Снимая оппозицию голоса повествователя и голоса персонажа, Шницлер демонстрирует общую и чрезвычайно характерную тенденцию зарождающейся поэтики модернизма к пересмотру или разрушению границ, определявших классическую структуру литературной реальности. Внутренний монолог только частный случай этой тенденции. Уже в творчестве писателей «Молодой Вены» по всем линиям нарушаются границы – между произведением и читателем, текстом и контекстом, речью и молчанием, знаком и значением, предметом и образом, между различными жанровыми формами, различными видами искусства, искусством и жизнью. Повсюду ощущается стремление к созданию гибридных конструкций, к интеграции и синкретизму, и обоснование этой тенденции дает научная критика автономного субъекта и субъектно-объектных отношений.
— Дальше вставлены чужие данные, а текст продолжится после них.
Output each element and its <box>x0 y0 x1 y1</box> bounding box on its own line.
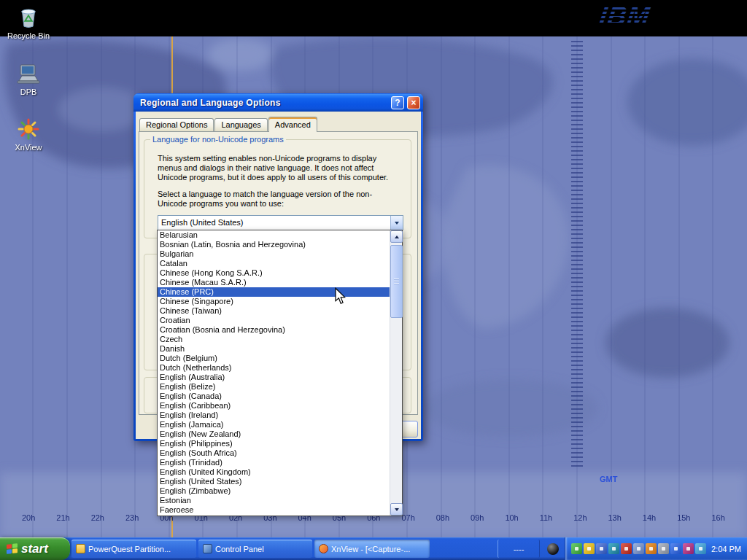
language-option[interactable]: Bulgarian <box>158 249 390 259</box>
timezone-label: 13h <box>608 513 622 522</box>
language-option[interactable]: Dutch (Netherlands) <box>158 363 390 373</box>
tray-icon-3[interactable] <box>596 543 607 554</box>
dialog-titlebar[interactable]: Regional and Language Options ? × <box>133 93 423 112</box>
language-option[interactable]: Chinese (Macau S.A.R.) <box>158 278 390 287</box>
mouse-cursor <box>334 287 346 305</box>
language-option[interactable]: English (United Kingdom) <box>158 467 390 477</box>
close-button[interactable]: × <box>407 96 420 109</box>
language-option[interactable]: Bosnian (Latin, Bosnia and Herzegovina) <box>158 240 390 249</box>
gmt-label: GMT <box>600 475 617 483</box>
language-option[interactable]: English (Belize) <box>158 382 390 392</box>
tray-icon-8[interactable] <box>658 543 669 554</box>
desktop-icon-label: XnView <box>3 143 54 152</box>
dropdown-scrollbar[interactable] <box>390 230 402 516</box>
language-option[interactable]: Danish <box>158 344 390 354</box>
tray-icon-11[interactable] <box>695 543 706 554</box>
language-combobox[interactable]: English (United States) <box>158 215 403 230</box>
taskbar: start PowerQuest Partition... Control Pa… <box>0 537 747 560</box>
xnview-icon <box>3 115 54 141</box>
tab-languages[interactable]: Languages <box>214 118 267 131</box>
language-option[interactable]: Dutch (Belgium) <box>158 354 390 363</box>
timezone-label: 21h <box>56 513 69 522</box>
ibm-logo: IBM <box>600 1 680 31</box>
scroll-up-button[interactable] <box>390 230 403 243</box>
desktop-icon-dpb[interactable]: DPB <box>3 60 54 96</box>
folder-icon <box>76 544 85 553</box>
chevron-down-icon <box>395 222 399 227</box>
language-option[interactable]: English (Trinidad) <box>158 458 390 467</box>
desktop-icon-recycle-bin[interactable]: Recycle Bin <box>3 4 54 40</box>
language-option[interactable]: Chinese (Singapore) <box>158 297 390 306</box>
taskbar-button-xnview[interactable]: XnView - [<Capture-... <box>314 540 430 558</box>
taskbar-empty-area <box>430 537 496 560</box>
dialog-title: Regional and Language Options <box>133 98 391 108</box>
arrow-down-icon <box>395 508 399 513</box>
scrollbar-thumb[interactable] <box>390 245 403 318</box>
arrow-up-icon <box>395 233 399 238</box>
combobox-dropdown-button[interactable] <box>390 216 403 230</box>
timezone-label: 15h <box>677 513 690 522</box>
language-option[interactable]: Chinese (Hong Kong S.A.R.) <box>158 268 390 278</box>
tray-icon-5[interactable] <box>621 543 632 554</box>
tray-icon-6[interactable] <box>633 543 644 554</box>
language-option[interactable]: English (Zimbabwe) <box>158 486 390 496</box>
language-option[interactable]: Estonian <box>158 496 390 505</box>
tab-regional-options[interactable]: Regional Options <box>139 118 214 131</box>
timezone-label: 07h <box>401 513 414 522</box>
language-option[interactable]: English (United States) <box>158 477 390 486</box>
tray-icon-9[interactable] <box>670 543 681 554</box>
language-option[interactable]: English (Jamaica) <box>158 420 390 429</box>
date-line-band <box>571 41 583 468</box>
language-option[interactable]: Croatian (Bosnia and Herzegovina) <box>158 325 390 335</box>
windows-flag-icon <box>7 543 18 554</box>
timezone-label: 12h <box>573 513 587 522</box>
language-option[interactable]: English (Australia) <box>158 373 390 382</box>
tray-icon-7[interactable] <box>646 543 657 554</box>
group-non-unicode: Language for non-Unicode programs This s… <box>144 139 411 238</box>
start-label: start <box>21 542 48 556</box>
timezone-label: 20h <box>22 513 35 522</box>
language-option[interactable]: English (Canada) <box>158 392 390 401</box>
timezone-label: 09h <box>471 513 484 522</box>
language-option[interactable]: Chinese (Taiwan) <box>158 306 390 316</box>
tab-advanced[interactable]: Advanced <box>268 117 317 132</box>
language-option-selected[interactable]: Chinese (PRC) <box>158 287 390 297</box>
taskbar-clock: 2:04 PM <box>711 545 741 553</box>
group-caption: Language for non-Unicode programs <box>150 135 286 144</box>
ibm-logo-bars <box>595 3 684 31</box>
desktop-icon-label: DPB <box>3 88 54 96</box>
timezone-label: 11h <box>540 513 553 522</box>
non-unicode-description: This system setting enables non-Unicode … <box>158 154 401 182</box>
tab-strip: Regional Options Languages Advanced <box>139 117 318 132</box>
taskbar-toolbar[interactable]: ---- <box>498 540 540 558</box>
recycle-bin-icon <box>3 4 54 29</box>
toolbar-icon[interactable] <box>543 541 562 556</box>
desktop-icon-label: Recycle Bin <box>3 31 54 40</box>
language-option[interactable]: English (Ireland) <box>158 411 390 420</box>
timezone-label: 16h <box>711 513 724 522</box>
taskbar-button-control-panel[interactable]: Control Panel <box>198 540 312 558</box>
dropdown-items: Belarusian Bosnian (Latin, Bosnia and He… <box>158 230 390 516</box>
tray-icon-1[interactable] <box>571 543 582 554</box>
tray-icon-2[interactable] <box>584 543 595 554</box>
language-dropdown-list: Belarusian Bosnian (Latin, Bosnia and He… <box>157 230 403 516</box>
taskbar-button-powerquest[interactable]: PowerQuest Partition... <box>71 540 196 558</box>
language-option[interactable]: English (New Zealand) <box>158 429 390 439</box>
tray-icon-10[interactable] <box>683 543 694 554</box>
language-option[interactable]: Catalan <box>158 259 390 268</box>
timezone-label: 08h <box>436 513 449 522</box>
start-button[interactable]: start <box>0 537 70 560</box>
language-option[interactable]: English (Philippines) <box>158 439 390 448</box>
language-option[interactable]: Faeroese <box>158 505 390 515</box>
language-option[interactable]: English (South Africa) <box>158 448 390 458</box>
language-option[interactable]: Croatian <box>158 316 390 325</box>
scroll-down-button[interactable] <box>390 503 403 516</box>
help-button[interactable]: ? <box>391 96 404 109</box>
desktop-icon-xnview[interactable]: XnView <box>3 115 54 152</box>
timezone-label: 14h <box>643 513 656 522</box>
language-option[interactable]: English (Caribbean) <box>158 401 390 411</box>
laptop-icon <box>3 60 54 85</box>
language-option[interactable]: Czech <box>158 335 390 344</box>
language-option[interactable]: Belarusian <box>158 230 390 240</box>
tray-icon-4[interactable] <box>608 543 619 554</box>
По мысли Жана-Франсуа Лиотара, австрийская культура начала XX века взяла на себя «погребальный труд» развенчания и делегитимации господствующих научных и эстетических представлений – «метарассказов» XIX столетия[33]. Но не менее важно и другое: беспощадный диагноз кризисных явлений сочетается в те же годы и у тех же авторов с напряженными поисками их преодоления, с выработкой утопических решений. Чем решительнее осуществляется на рубеже веков развенчание личности, тем отчетливее выступает на передний план и потребность в ее восстановлении – не в прежних ее границах, а в образе «нового человека», способного обрести более прочную идентичность на почве другой, истинной реальности.
В учении Фрейда психоанализ, устанавливающий причины кризиса, является и средством психотерапии, цель которой – замещение бездумной и потому столь непрочной привязанности пациента к своему иллюзорному «Я» трагическим, но и спасительным сознанием закономерной укорененности каждой индивидуальной психики и судьбы в вечной тотальности общезначимого древнего мифа – модернизированного Фрейдом мифа об Эдипе. Принимая истину психоанализа, человек получает шанс внести смысл в путаницу своей собственной жизни и в хаос мироздания, реинтегрировать свое распадающееся «Я», вписывая его в новую и в то же время древнюю как мир систему ценностных координат. Психоаналитический миф объединяет индивидов в рамках эстетическо-религиозного сверхобщества, противопоставленного распадающемуся социуму. Тем самым он выступает в качестве союзника эстетической утопии венского модернизма, параллельно с которой он и создавался. Их содружество представляет собой военный союз против лжереального мира политики и истории.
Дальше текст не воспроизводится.